Да. И я скажу, почему. Мы же очень умные, когда расследуем что-то, и очень наивные, когда пытаемся сделать что-то сами. Просить у людей по 100 гривен, 200 гривен, собирать эти огромные аудитории, объявлять сбор денег – мы соберем там 10 миллионов.
Во-первых, это непостоянно, никто не будет платить тебе 100 гривен в месяц (ну поверьте, у нас нет настолько сознательных людей). Даже в нашем круге людей, даже я не готов кому-то отдавать ежемесячно 100 гривен. Я хочу знать, на что я отдаю, а мы не та организация, которая может показать через месяц: вот, смотри, мы там снесли колонну. Поэтому краудфандинг не работает, он работает на точечные проекты, когда видишь здесь и сейчас результат. Вот убрали, тут помыли, здесь еще что-то.
Поэтому притворяться, делать из себя ангелов, и с наивными глазами говорить: мы собрали людей, нам скинулись, – ну чем мы тогда отличаемся, извините, от «Батькивщины», которая берет членский взнос?
Второе. Кто может давать деньги? Давайте реально смотреть. Люди с избыточным доходом, что могут часть отдать, – это бизнесмены. И дальше уже идет вопрос: насколько крупный бизнес мы готовы брать.
Мне кажется, деньги могут быть как ресурсом, так и антиресурсом. Деньги, полученные из неправильных источников, вредят. Я прагматично смотрю: у меня больше ничего, кроме репутации, нет. Завтра денег не будет, а останется репутация. Я не готов брать деньги, в законности происхождения которых я не уверен.
Наталья Курдюкова: У нас так много крупного бизнеса, где гарантированно честный доход есть, или все прозрачно?
А что значит «гарантированно честный доход»? Во-первых, у нас зафиксировано, сколько можно платить, – 10% от общей суммы, не больше.

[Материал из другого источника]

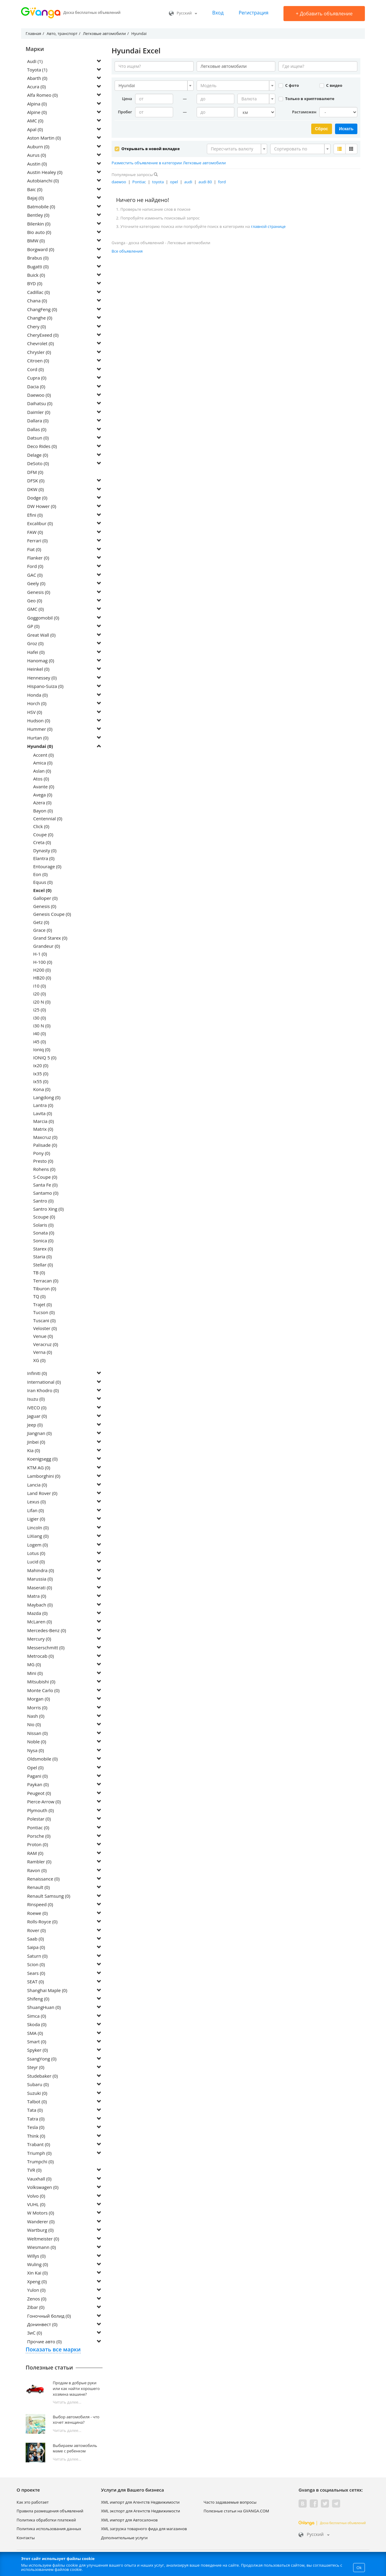  I want to click on Audi (1), so click(35, 61).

Во-вторых, если платит бизнесмен, которого я знаю, у него есть МАФ, у него есть SPA-центр или перевозочная компания. Наверняка он минимизирует доходы через ФОП, но я понимаю разницу между этим грехом и «Роттердам+». У «Роттердам+» я не готов брать, тут уж извините. При этом я понимаю, что таких людей мало, и их нужно будет убеждать. Но эти люди точно знают, что такое правила, и им эти правила нужны.
Получается, чем больше и крупнее бизнес, тем меньше ему нужны правила, тем больше они готовы эти правила покупать. Я не хочу быть инструментом покупки правил, я хочу быть инструментом создания правил и защиты правил.
Наталья Курдюкова: Харьков – первый город, в который вы приехали?
Нет, у нас до этого уже были Ивано-Франковск, Черновцы, Днепр, Одесса, Хмельницкий, Ровно и Ужгород. Франковск, мне кажется, – это такой центр социального предпринимательства, и я думаю, что все это понимают. Там есть люди, которые нас поддерживают.
Наталья Курдюкова: Какие ожидания от Харькова вообще?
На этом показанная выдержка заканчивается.